Did you receive help? What did you find easy and a challenge? Why’s it so important to get help?

One thought on “Getting help makes you brave, cool and sexy. So, what are you waiting for?”

  1. Hello Liam….You asked did you get help? I have to say I have been truly blessed since my husband John was diagnosed with Dementia almost 5 years ago.
    As a family we noticed small signs but it was our local GP practice that truly spotted something was not quite right.
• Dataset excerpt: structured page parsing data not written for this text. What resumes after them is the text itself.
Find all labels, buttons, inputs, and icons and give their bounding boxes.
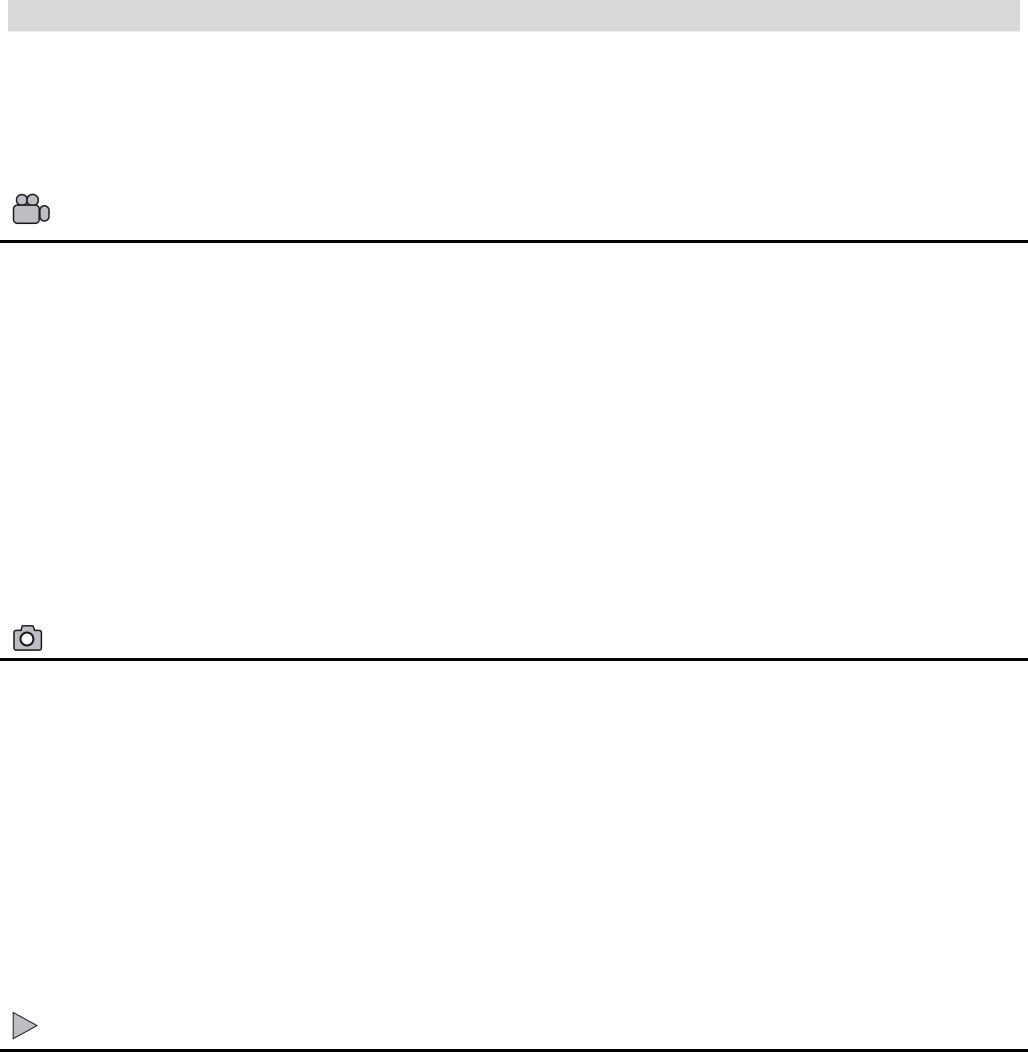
button[interactable]: Play xyxy=(13,1012,38,1039)
button[interactable]: Video xyxy=(14,194,50,224)
button[interactable]: Camera xyxy=(13,625,42,651)
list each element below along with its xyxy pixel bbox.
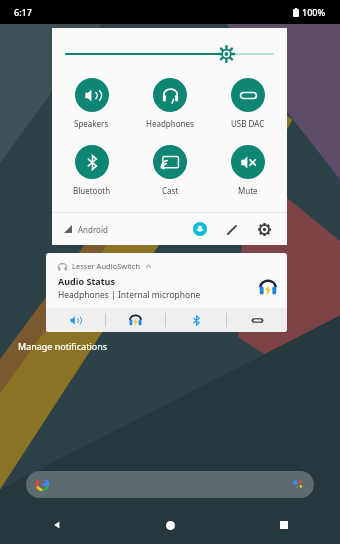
staticText: Speakers: [74, 118, 109, 129]
button[interactable]: Brightness: [66, 46, 273, 62]
staticText: Headphones | Internal microphone: [58, 289, 201, 301]
staticText: Bluetooth: [73, 185, 111, 196]
button[interactable]: Mute: [209, 143, 287, 198]
button[interactable]: Bluetooth: [52, 143, 131, 198]
staticText: Android: [78, 224, 108, 235]
button[interactable]: Back: [0, 512, 114, 538]
staticText: Cast: [162, 185, 179, 196]
button[interactable]: Home: [114, 512, 227, 538]
button[interactable]: USB: [227, 308, 287, 332]
staticText: 6:17: [14, 6, 32, 18]
staticText: USB DAC: [231, 118, 265, 129]
staticText: Audio Status: [58, 275, 115, 287]
button[interactable]: Manage notifications: [18, 340, 108, 352]
button[interactable]: Headphones: [131, 76, 209, 131]
staticText: Headphones: [146, 118, 194, 129]
button[interactable]: [26, 471, 314, 498]
staticText: Lesser AudioSwitch: [72, 261, 141, 271]
button[interactable]: Headphones: [106, 308, 165, 332]
button[interactable]: Bluetooth: [166, 308, 226, 332]
button[interactable]: Edit: [221, 218, 243, 240]
staticText: 100%: [302, 6, 326, 18]
button[interactable]: Speaker: [46, 308, 105, 332]
button[interactable]: Recents: [227, 512, 340, 538]
button[interactable]: Settings: [253, 218, 275, 240]
button[interactable]: User: [189, 218, 211, 240]
button[interactable]: Speakers: [52, 76, 131, 131]
button[interactable]: USB DAC: [209, 76, 287, 131]
staticText: Mute: [238, 185, 258, 196]
button[interactable]: Cast: [131, 143, 209, 198]
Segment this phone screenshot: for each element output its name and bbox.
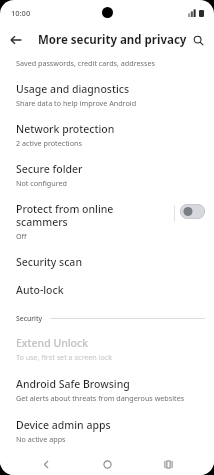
button[interactable]: Android Safe Browsing (0, 363, 214, 404)
staticText: Saved passwords, credit cards, addresses (16, 58, 155, 68)
staticText: Protect from online scammers (16, 202, 114, 229)
staticText: Security scan (16, 255, 82, 269)
staticText: Get alerts about threats from dangerous … (16, 393, 185, 403)
button[interactable]: Protect from online scammers toggle (180, 204, 205, 219)
staticText: Secure folder (16, 162, 83, 176)
staticText: More security and privacy (38, 32, 187, 48)
staticText: Device admin apps (16, 418, 111, 432)
button[interactable]: Security scan (0, 241, 214, 270)
button[interactable]: Extend Unlock (0, 323, 214, 363)
button[interactable]: Auto-lock (0, 270, 214, 298)
staticText: Off (16, 231, 27, 241)
staticText: Network protection (16, 122, 115, 136)
button[interactable]: Search (186, 28, 210, 52)
button[interactable]: Home (92, 453, 122, 475)
button[interactable]: Back (31, 453, 61, 475)
button[interactable]: Secure folder (0, 149, 214, 189)
staticText: Usage and diagnostics (16, 82, 130, 96)
staticText: Share data to help improve Android (16, 98, 137, 108)
button[interactable]: Network protection (0, 109, 214, 149)
staticText: SIM lock (16, 459, 59, 473)
staticText: Extend Unlock (16, 336, 89, 350)
staticText: No active apps (16, 434, 66, 444)
staticText: Security (16, 314, 43, 323)
staticText: 10:00 (11, 8, 31, 18)
button[interactable]: Protect from online scammers (0, 202, 174, 241)
button[interactable]: Back (4, 28, 28, 52)
button[interactable]: Device admin apps (0, 404, 214, 445)
staticText: 2 active protections (16, 138, 82, 148)
staticText: Auto-lock (16, 283, 64, 297)
button[interactable]: Usage and diagnostics (0, 68, 214, 109)
button[interactable]: Recent apps (153, 453, 183, 475)
staticText: To use, first set a screen lock (16, 352, 113, 362)
staticText: Not configured (16, 178, 68, 188)
button[interactable]: SIM lock (0, 445, 214, 474)
staticText: Android Safe Browsing (16, 377, 130, 391)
    John went to see a Practice Nurse for a small problem and she noticed he was unable to explain or understand her questions. She immediately referred him to another colleague and we then were referred to the Local Dementia Centre!
    I got lots of advice and help to enable me to look after John at home and I managed to source Carers to come and help with Personal Care, or just to keep John company at home while I continued with my various activities.
    We managed for quite a while until John’s sleeping patterns changed and he no longer seemed to know the difference between Night and day. This affected me considerably and my stress levels went up and my energy levels went down.
    By this time we had been assigned a Community Nurse who managed to get us on the Case list of a wonderful Social worker. This young lady wrote a care plan for us which put in place Respite Care every six to eight weeks. We researched local Care homes and tried several and after several tries finally located one very close to home which proved to be just right.
    However it took a period of about 18 months by which time our original Social worker left the job. However, God is good as the new one had the same surname as ours, had irish connections and I actually knew her Mum well!!! This lady promised she would do all in her power to secure a permanent place for John within three months.
    During the whole time dealing with all this our family, 3 sons and a daughter and 7 adult grand children were all very supportive and helpful, organising all the legal stuff like POA for health and welfare.
    It has been very hard for them seeing their Dad vanish before their eyes although with the Grand children he always had flashes of good old grandad.
    I have also had great support from my brothers and sisters and many friends from Church and in the village where I live.
    I have been on my own now since last November and at times have found it very hard as you will probably have learnt if you have read any of my blogs.
    I am usually at the bottom of the pit when I write!!
    Sorry this has been so long but I feel it is important to let people know that there is help out there but it knowing where to look for it.